*** Source material ***

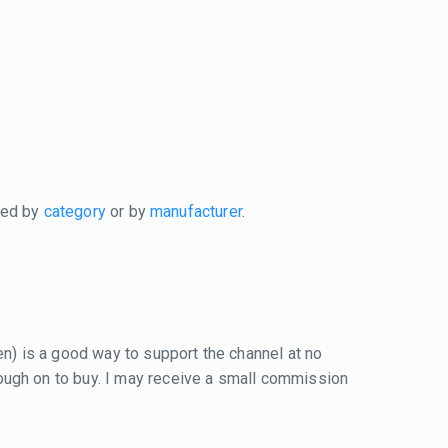
xed by
category
or by
manufacturer
.
reen) is a good way to support the channel at no
 through on to buy. I may receive a small commission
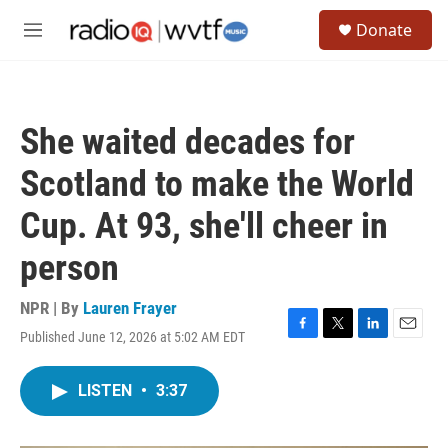
Skip to main content
S
Donate
e
M
a
e
r
n
c
u
h
She waited decades for
u
e
Scotland to make the World
r
y
Cup. At 93, she'll cheer in
person
NPR | By
Lauren Frayer
Published June 12, 2026 at 5:02 AM EDT
F
T
L
E
a
w
i
m
c
i
n
a
LISTEN
•
3:37
e
t
k
i
b
t
e
l
o
e
d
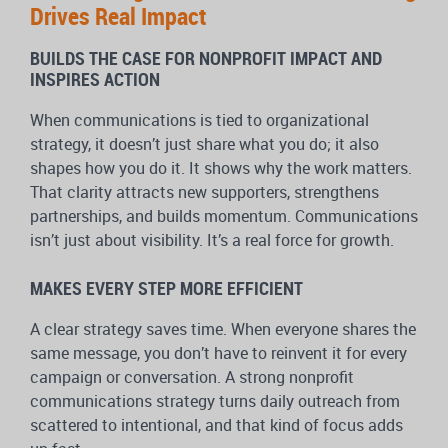
Drives Real Impact
BUILDS THE CASE FOR NONPROFIT IMPACT AND
INSPIRES ACTION
When communications is tied to organizational
strategy, it doesn’t just share what you do; it also
shapes how you do it. It shows why the work matters.
That clarity attracts new supporters, strengthens
partnerships, and builds momentum. Communications
isn’t just about visibility. It’s a real force for growth.
MAKES EVERY STEP MORE EFFICIENT
A clear strategy saves time. When everyone shares the
same message, you don’t have to reinvent it for every
campaign or conversation. A strong nonprofit
communications strategy turns daily outreach from
scattered to intentional, and that kind of focus adds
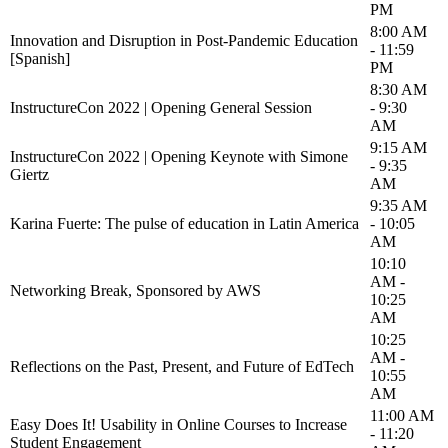
PM
8:00 AM
Innovation and Disruption in Post-Pandemic Education
- 11:59
[Spanish]
PM
8:30 AM
InstructureCon 2022 | Opening General Session
- 9:30
AM
9:15 AM
InstructureCon 2022 | Opening Keynote with Simone
- 9:35
Giertz
AM
9:35 AM
Karina Fuerte: The pulse of education in Latin America
- 10:05
AM
10:10
AM -
Networking Break, Sponsored by AWS
10:25
AM
10:25
AM -
Reflections on the Past, Present, and Future of EdTech
10:55
AM
11:00 AM
Easy Does It! Usability in Online Courses to Increase
- 11:20
Student Engagement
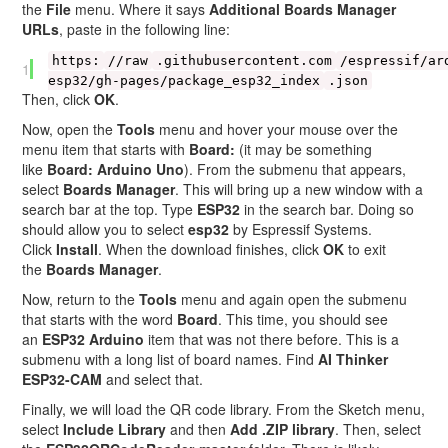
the
File
menu. Where it says
Additional Boards Manager
URLs
, paste in the following line:
https:
//raw
.githubusercontent.com
/espressif/ar
1
esp32/gh-pages/package_esp32_index
.json
Then, click
OK
.
Now, open the
Tools
menu and hover your mouse over the
menu item that starts with
Board:
(it may be something
like
Board: Arduino Uno
). From the submenu that appears,
select
Boards Manager
. This will bring up a new window with a
search bar at the top. Type
ESP32
in the search bar. Doing so
should allow you to select
esp32
by Espressif Systems.
Click
Install
. When the download finishes, click
OK
to exit
the
Boards Manager
.
Now, return to the
Tools
menu and again open the submenu
that starts with the word
Board
. This time, you should see
an
ESP32 Arduino
item that was not there before. This is a
submenu with a long list of board names. Find
AI Thinker
ESP32-CAM
and select that.
Finally, we will load the QR code library. From the Sketch menu,
select
Include Library
and then
Add .ZIP library
. Then, select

*** End of Source material ***

* **Work instructions**
Are you able to set down all the lines above exactly, without any pictures?

* **Final answer**
xed by
category
or by
manufacturer
.
reen) is a good way to support the channel at no
 through on to buy. I may receive a small commission
Skip to main content
S
Donate
e
M
a
e
r
n
c
u
h
She waited decades for
u
e
Scotland to make the World
r
y
Cup. At 93, she'll cheer in
person
NPR | By
Lauren Frayer
Published June 12, 2026 at 5:02 AM EDT
F
T
L
E
a
w
i
m
c
i
n
a
LISTEN
•
3:37
e
t
k
i
b
t
e
l
o
e
d
Drives Real Impact
BUILDS THE CASE FOR NONPROFIT IMPACT AND
INSPIRES ACTION
When communications is tied to organizational
strategy, it doesn’t just share what you do; it also
shapes how you do it. It shows why the work matters.
That clarity attracts new supporters, strengthens
partnerships, and builds momentum. Communications
isn’t just about visibility. It’s a real force for growth.
MAKES EVERY STEP MORE EFFICIENT
A clear strategy saves time. When everyone shares the
same message, you don’t have to reinvent it for every
campaign or conversation. A strong nonprofit
communications strategy turns daily outreach from
scattered to intentional, and that kind of focus adds
PM
8:00 AM
Innovation and Disruption in Post-Pandemic Education
- 11:59
[Spanish]
PM
8:30 AM
InstructureCon 2022 | Opening General Session
- 9:30
AM
9:15 AM
InstructureCon 2022 | Opening Keynote with Simone
- 9:35
Giertz
AM
9:35 AM
Karina Fuerte: The pulse of education in Latin America
- 10:05
AM
10:10
AM -
Networking Break, Sponsored by AWS
10:25
AM
10:25
AM -
Reflections on the Past, Present, and Future of EdTech
10:55
AM
11:00 AM
Easy Does It! Usability in Online Courses to Increase
- 11:20
Student Engagement
the
File
menu. Where it says
Additional Boards Manager
URLs
, paste in the following line:
https:
//raw
.githubusercontent.com
/espressif/ar
1
esp32/gh-pages/package_esp32_index
.json
Then, click
OK
.
Now, open the
Tools
menu and hover your mouse over the
menu item that starts with
Board:
(it may be something
like
Board: Arduino Uno
). From the submenu that appears,
select
Boards Manager
. This will bring up a new window with a
search bar at the top. Type
ESP32
in the search bar. Doing so
should allow you to select
esp32
by Espressif Systems.
Click
Install
. When the download finishes, click
OK
to exit
the
Boards Manager
.
Now, return to the
Tools
menu and again open the submenu
that starts with the word
Board
. This time, you should see
an
ESP32 Arduino
item that was not there before. This is a
submenu with a long list of board names. Find
AI Thinker
ESP32-CAM
and select that.
Finally, we will load the QR code library. From the Sketch menu,
select
Include Library
and then
Add .ZIP library
. Then, select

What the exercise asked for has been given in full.